**Assignment:**
Type out each entry exactly as it appears, but keep every image out.

**Records shown:**
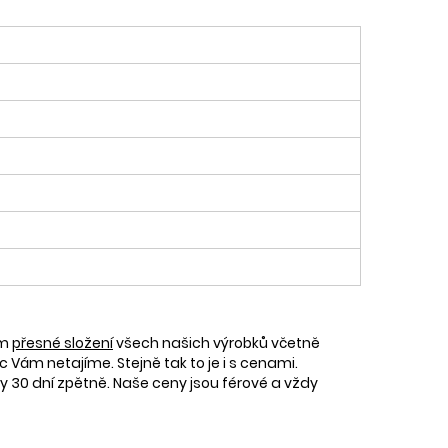
ám
přesné složení
všech našich výrobků včetně
c Vám netajíme. Stejně tak to je i s cenami.
30 dní zpětně. Naše ceny jsou férové a vždy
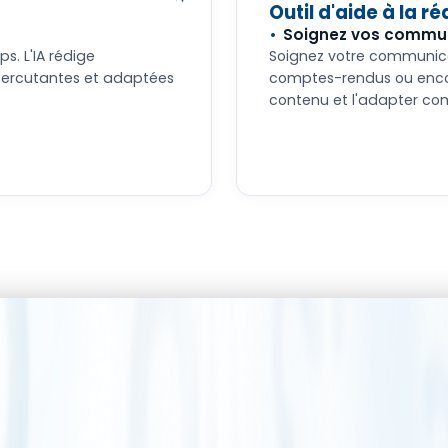
Outil d'aide à la r
Soignez vos commu
s. L'IA rédige
Soignez votre communicat
percutantes et adaptées
comptes-rendus ou encor
contenu et l'adapter co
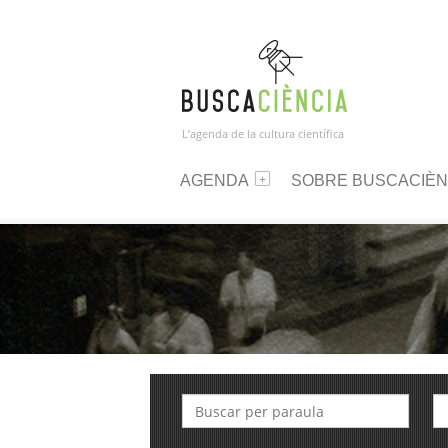
L’agenda de la cultura científica
AGENDA
SOBRE BUSCACIÈN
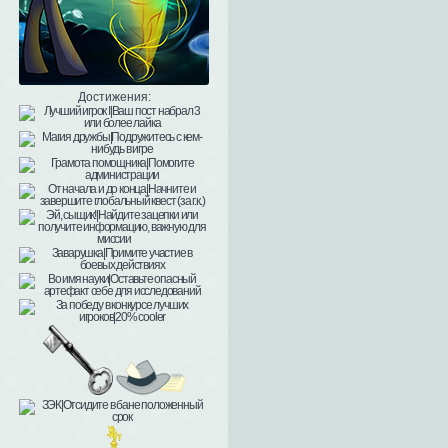
Достижения:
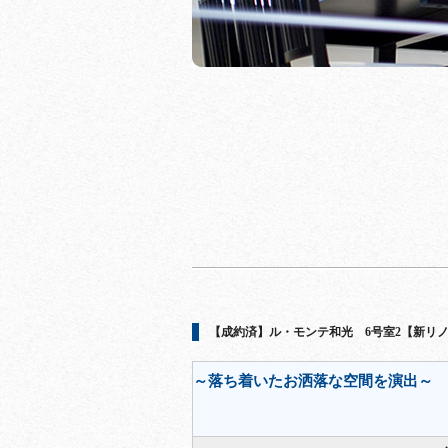
【成約済】ル・モンテ和光 6号室2【新リ
～落ち着いたお洒落な空間を演出～ 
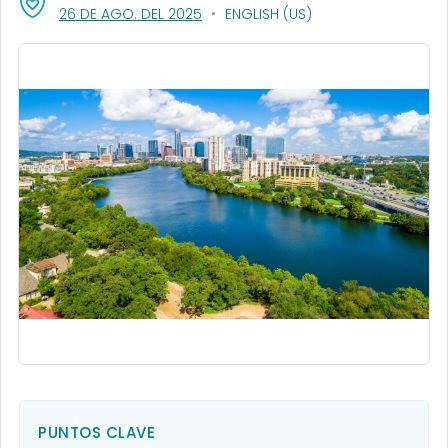
, VISIT LINK FOR DETAILS.
26 DE AGO. DEL 2025
ENGLISH (US)
PUNTOS CLAVE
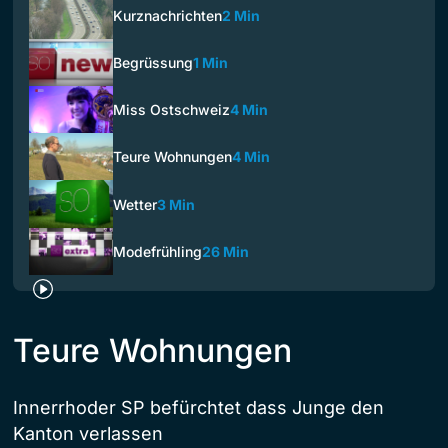
Kurznachrichten
2 Min
Begrüssung
1 Min
Miss Ostschweiz
4 Min
Teure Wohnungen
4 Min
Wetter
3 Min
Modefrühling
26 Min
Teure Wohnungen
Innerrhoder SP befürchtet dass Junge den
Kanton verlassen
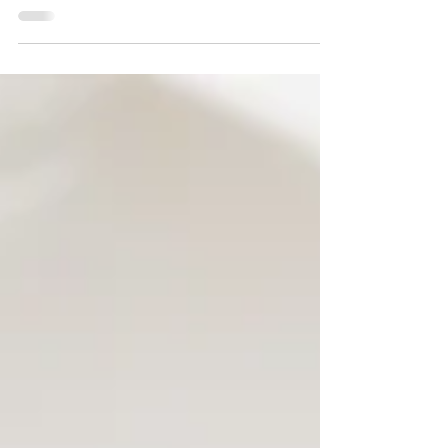
Hintergrund lief. Zu diesem Zeitpunkt waren
wir uns noch nicht ganz sicher, ob dieser
gerade entstehende Kuchen eine Leckerei
für zwischendurch oder ein Fotoobjekt
werden würde.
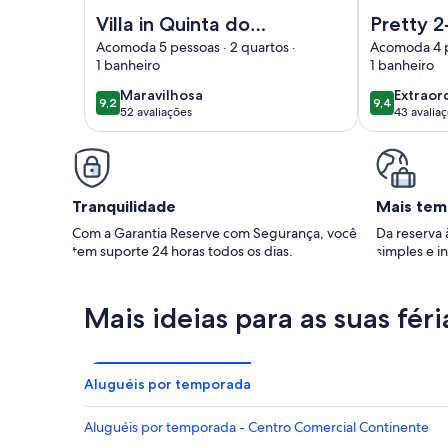
Imagem de Villa in Quinta do Paraiso Carvoeiro
Imagem de P
Villa in Quinta do
Pretty 
Paraiso Carvoeiro
townhou
Acomoda 5 pessoas · 2 quartos ·
Acomoda 4 pe
1 banheiro
1 banheiro
Quinta d
Country
maravilhosa
extraor
Maravilhosa
Extraor
9,2
9,4
9,2 de 10
9,4 de 10
52 avaliações
43 avalia
(52
(43
avaliações)
avaliaç
Tranquilidade
Mais tem
Com a Garantia Reserve com Segurança, você
Da reserva 
tem suporte 24 horas todos os dias.
simples e in
Mais ideias para as suas féri
Aluguéis por temporada
Aluguéis por temporada - Centro Comercial Continente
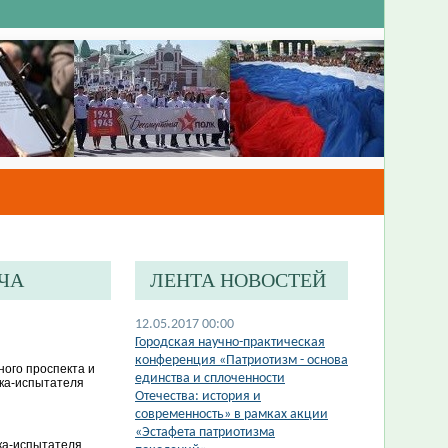
ЧА
ЛЕНТА НОВОСТЕЙ
12.05.2017 00:00
Городская научно-практическая
конференция «Патриотизм - основа
ного проспекта и
единства и сплоченности
ика-испытателя
Отечества: история и
современность» в рамках акции
«Эстафета патриотизма
ка-испытателя.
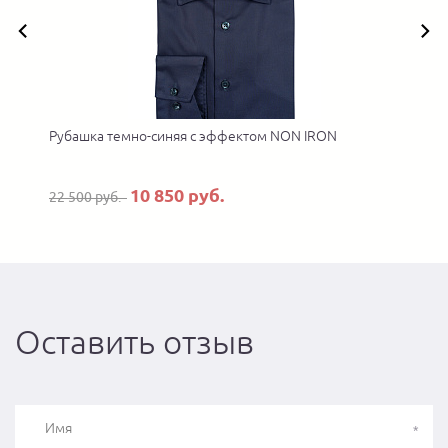
Рубашка темно-синяя с эффектом NON IRON
10 850 руб.
22 500 руб.
Оставить отзыв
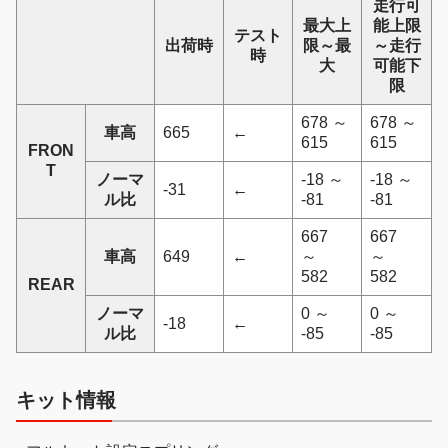
走行可
最大上
能上限
テスト
出荷時
限～最
～走行
時
大
可能下
限
678 ～
678 ～
車高
665
←
615
615
FRON
T
ノーマ
-18 ～
-18 ～
-31
←
ル比
-81
-81
667
667
車高
649
←
～
～
582
582
REAR
ノーマ
0 ～
0 ～
-18
←
ル比
-85
-85
キット情報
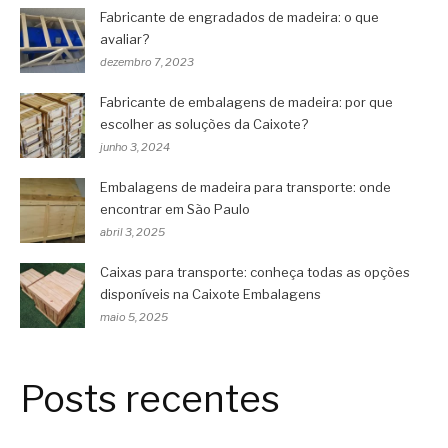
Fabricante de engradados de madeira: o que
avaliar?
dezembro 7, 2023
Fabricante de embalagens de madeira: por que
escolher as soluções da Caixote?
junho 3, 2024
Embalagens de madeira para transporte: onde
encontrar em São Paulo
abril 3, 2025
Caixas para transporte: conheça todas as opções
disponíveis na Caixote Embalagens
maio 5, 2025
Posts recentes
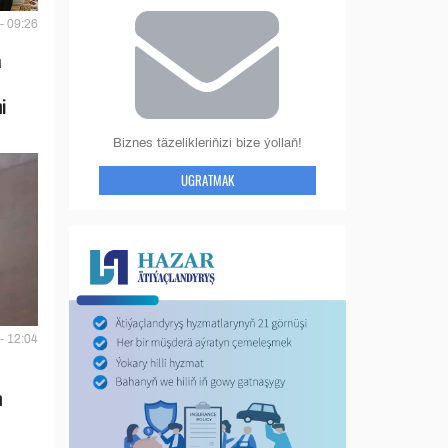
- 09:26
a
i
Biznes täzelikleriňizi bize ýollaň!
UGRATMAK
- 12:04
n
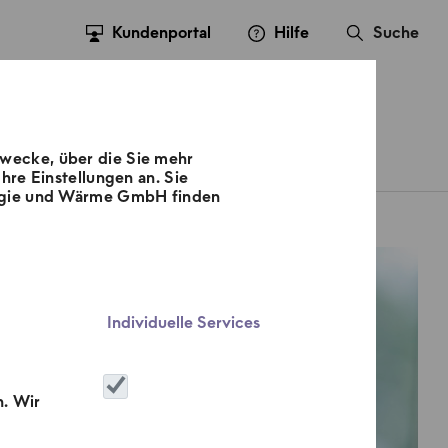
Kundenportal
Hilfe
Suche
Zwecke, über die Sie mehr
sse
Kontakt
Karriere
hre Einstellungen an. Sie
nergie und Wärme GmbH finden
Individuelle Services
n. Wir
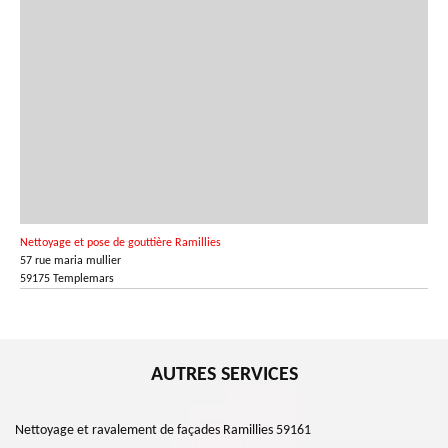
Nettoyage et pose de gouttière Ramillies
57 rue maria mullier
59175 Templemars
AUTRES SERVICES
Nettoyage et ravalement de façades Ramillies 59161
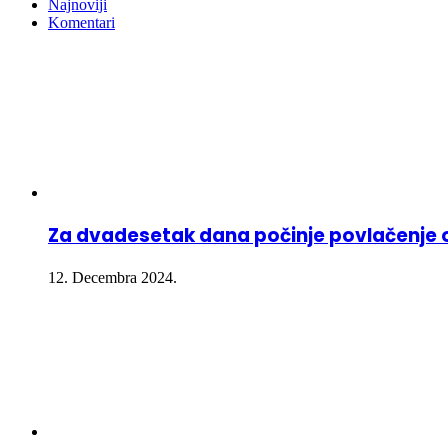
Najnoviji
Komentari
Za dvadesetak dana počinje povlačenje ov
12. Decembra 2024.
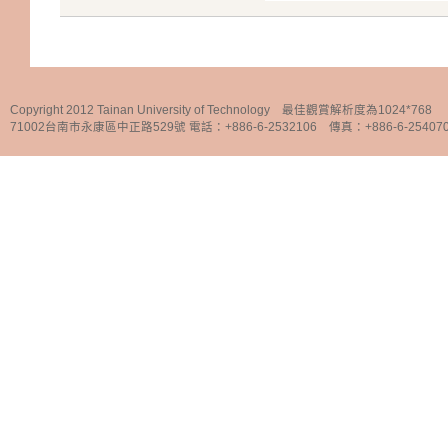
Copyright 2012 Tainan University of Technology 最佳觀賞解析度為1024*768
71002台南市永康區中正路529號 電話：+886-6-2532106 傳真：+886-6-25407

**Answer section:**
ám
přesné složení
všech našich výrobků včetně
c Vám netajíme. Stejně tak to je i s cenami.
30 dní zpětně. Naše ceny jsou férové a vždy
Outil d'aide à la r
Soignez vos commu
s. L'IA rédige
Soignez votre communicat
percutantes et adaptées
comptes-rendus ou encor
contenu et l'adapter co
L’agenda de la cultura científica
AGENDA
SOBRE BUSCACIÈN
Достижения:
【成約済】ル・モンテ和光 6号室2【新リ
～落ち着いたお洒落な空間を演出～ 
, VISIT LINK FOR DETAILS.
26 DE AGO. DEL 2025
ENGLISH (US)
PUNTOS CLAVE
Kurznachrichten
2 Min
Begrüssung
1 Min
Miss Ostschweiz
4 Min
Teure Wohnungen
4 Min
Wetter
3 Min
Modefrühling
26 Min
Teure Wohnungen
Innerrhoder SP befürchtet dass Junge den
Kanton verlassen
Hintergrund lief. Zu diesem Zeitpunkt waren
wir uns noch nicht ganz sicher, ob dieser
gerade entstehende Kuchen eine Leckerei
für zwischendurch oder ein Fotoobjekt
werden würde.
Imagem de Villa in Quinta do Paraiso Carvoeiro
Imagem de P
Villa in Quinta do
Pretty 
Paraiso Carvoeiro
townhou
Acomoda 5 pessoas · 2 quartos ·
Acomoda 4 pe
1 banheiro
1 banheiro
Quinta d
Country
maravilhosa
extraor
Maravilhosa
Extraor
9,2
9,4
9,2 de 10
9,4 de 10
52 avaliações
43 avalia
(52
(43
avaliações)
avaliaç
Tranquilidade
Mais tem
Com a Garantia Reserve com Segurança, você
Da reserva 
tem suporte 24 horas todos os dias.
simples e in
Mais ideias para as suas féri
Aluguéis por temporada
Aluguéis por temporada - Centro Comercial Continente
ЧА
ЛЕНТА НОВОСТЕЙ
12.05.2017 00:00
Городская научно-практическая
конференция «Патриотизм - основа
ного проспекта и
единства и сплоченности
ика-испытателя
Отечества: история и
современность» в рамках акции
«Эстафета патриотизма
ка-испытателя.
Рубашка темно-синяя с эффектом NON IRON
10 850 руб.
22 500 руб.
Оставить отзыв
走行可
最大上
能上限
テスト
出荷時
限～最
～走行
時
大
可能下
限
678 ～
678 ～
車高
665
←
615
615
FRON
T
ノーマ
-18 ～
-18 ～
-31
←
ル比
-81
-81
667
667
車高
649
←
～
～
582
582
REAR
ノーマ
0 ～
0 ～
-18
←
ル比
-85
-85
キット情報
Fabricante de engradados de madeira: o que
avaliar?
dezembro 7, 2023
Fabricante de embalagens de madeira: por que
escolher as soluções da Caixote?
junho 3, 2024
Embalagens de madeira para transporte: onde
encontrar em São Paulo
abril 3, 2025
Caixas para transporte: conheça todas as opções
disponíveis na Caixote Embalagens
maio 5, 2025
Posts recentes
- 09:26
a
i
Biznes täzelikleriňizi bize ýollaň!
UGRATMAK
- 12:04
n
Kundenportal
Hilfe
Suche
Zwecke, über die Sie mehr
sse
Kontakt
Karriere
hre Einstellungen an. Sie
nergie und Wärme GmbH finden
Individuelle Services
n. Wir
Nettoyage et pose de gouttière Ramillies
57 rue maria mullier
59175 Templemars
AUTRES SERVICES
Nettoyage et ravalement de façades Ramillies 59161
Najnoviji
Komentari
Za dvadesetak dana počinje povlačenje ov
12. Decembra 2024.
Copyright 2012 Tainan University of Technology 最佳觀賞解析度為1024*768
71002台南市永康區中正路529號 電話：+886-6-2532106 傳真：+886-6-25407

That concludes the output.